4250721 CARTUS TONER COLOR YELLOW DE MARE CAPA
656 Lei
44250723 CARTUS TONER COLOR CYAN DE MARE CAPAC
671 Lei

--

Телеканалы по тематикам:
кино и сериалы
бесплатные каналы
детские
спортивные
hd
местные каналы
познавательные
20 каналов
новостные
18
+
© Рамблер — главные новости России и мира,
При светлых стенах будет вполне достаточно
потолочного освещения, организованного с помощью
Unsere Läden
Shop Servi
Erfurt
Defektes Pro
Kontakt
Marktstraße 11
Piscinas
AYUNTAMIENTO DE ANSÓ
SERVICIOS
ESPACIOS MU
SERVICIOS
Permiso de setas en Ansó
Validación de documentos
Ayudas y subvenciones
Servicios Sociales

==

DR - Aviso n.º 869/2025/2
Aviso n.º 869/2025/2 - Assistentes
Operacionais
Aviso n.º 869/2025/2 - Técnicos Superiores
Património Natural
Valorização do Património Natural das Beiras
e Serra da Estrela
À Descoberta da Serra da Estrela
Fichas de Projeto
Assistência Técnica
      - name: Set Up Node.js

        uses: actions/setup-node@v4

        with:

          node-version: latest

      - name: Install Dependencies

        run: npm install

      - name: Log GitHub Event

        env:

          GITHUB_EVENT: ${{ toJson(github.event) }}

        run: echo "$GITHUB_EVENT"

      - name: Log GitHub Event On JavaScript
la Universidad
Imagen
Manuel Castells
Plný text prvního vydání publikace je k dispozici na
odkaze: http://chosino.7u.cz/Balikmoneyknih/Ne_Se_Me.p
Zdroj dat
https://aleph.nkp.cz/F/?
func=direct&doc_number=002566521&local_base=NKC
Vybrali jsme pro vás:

- [TASK]: Using the data above, return every line that contains the string "Natural".

- [EXPECTED OUTPUT]:
Património Natural
Valorização do Património Natural das Beiras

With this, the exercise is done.